◆ DIRECTIONS FOR THIS TASK:
Among the entries, find the lines with the string "Shock" and copy them.

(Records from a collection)

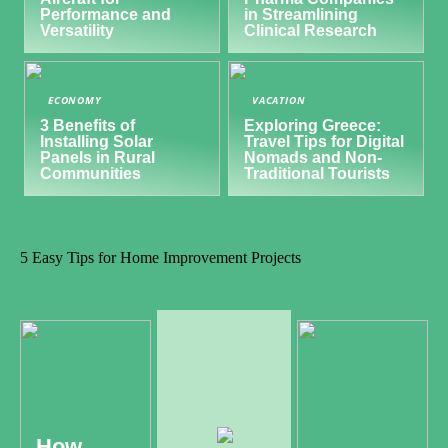
Performance and
in Streamlining
Versatility
Clinical Research
ECONOMY
VACATION
3 Benefits of
Exploring Greece:
Installing Solar
Travel Tips for Digital
Panels in Rural
Nomads and Non-
Communities
Traditional Tourists
5 Easy Tips for Home Improvement Projects
How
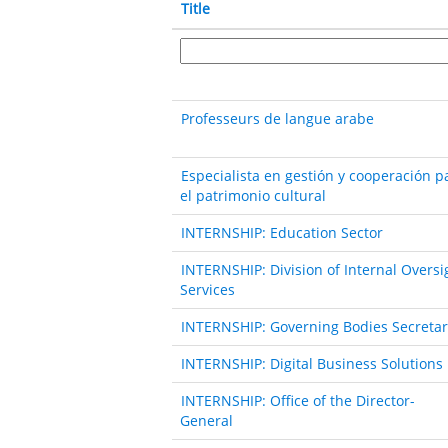
Title
Professeurs de langue arabe
Especialista en gestión y cooperación p
el patrimonio cultural
INTERNSHIP: Education Sector
INTERNSHIP: Division of Internal Oversi
Services
INTERNSHIP: Governing Bodies Secretar
INTERNSHIP: Digital Business Solutions
INTERNSHIP: Office of the Director-
General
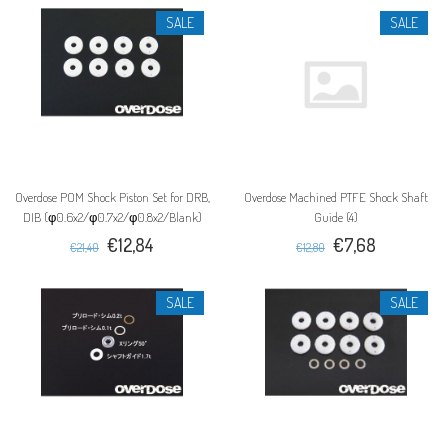
SALE
SALE
Overdose POM Shock Piston Set for DRB,
Overdose Machined PTFE Shock Shaft
DIB (φ0.6x2/φ0.7x2/φ0.8x2/Blank)
Guide (4)
€12,84
€7,68
€21,40
€12,80
SALE
SALE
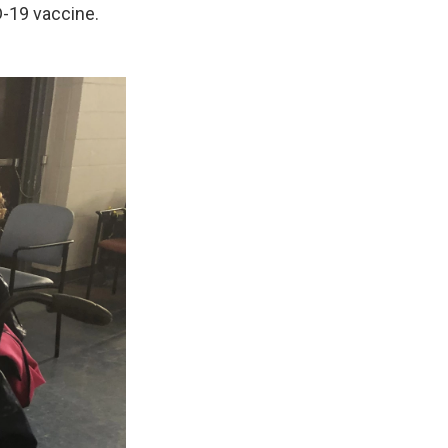
D-19 vaccine.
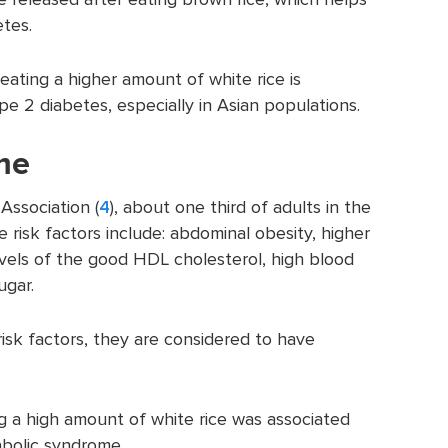
etes.
 eating a higher amount of white rice is
ype 2 diabetes, especially in Asian populations.
me
Association (
4
), about one third of adults in the
isk factors include: abdominal obesity, higher
levels of the good HDL cholesterol, high blood
ugar.
isk factors, they are considered to have
ng a high amount of white rice was associated
abolic syndrome.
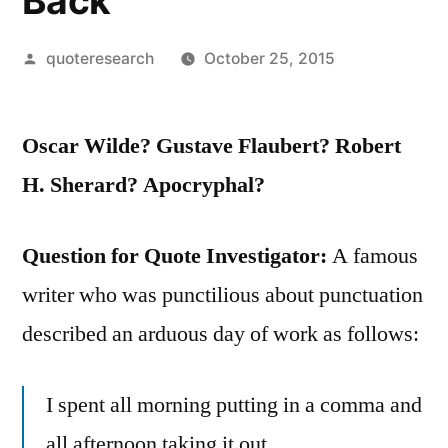
Back
Posted
quoteresearch
October 25, 2015
by
Oscar Wilde? Gustave Flaubert? Robert
H. Sherard? Apocryphal?
Question for Quote Investigator:
A famous
writer who was punctilious about punctuation
described an arduous day of work as follows:
I spent all morning putting in a comma and
all afternoon taking it out.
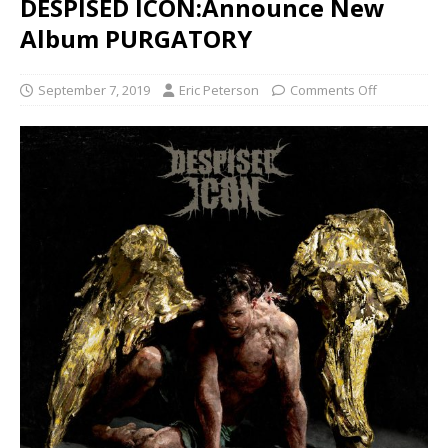
DESPISED ICON:Announce New
Album PURGATORY
September 7, 2019
Eric Peterson
Comments Off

◆ SOLUTION TO THIS TASK:
Overdose POM Shock Piston Set for DRB,
Overdose Machined PTFE Shock Shaft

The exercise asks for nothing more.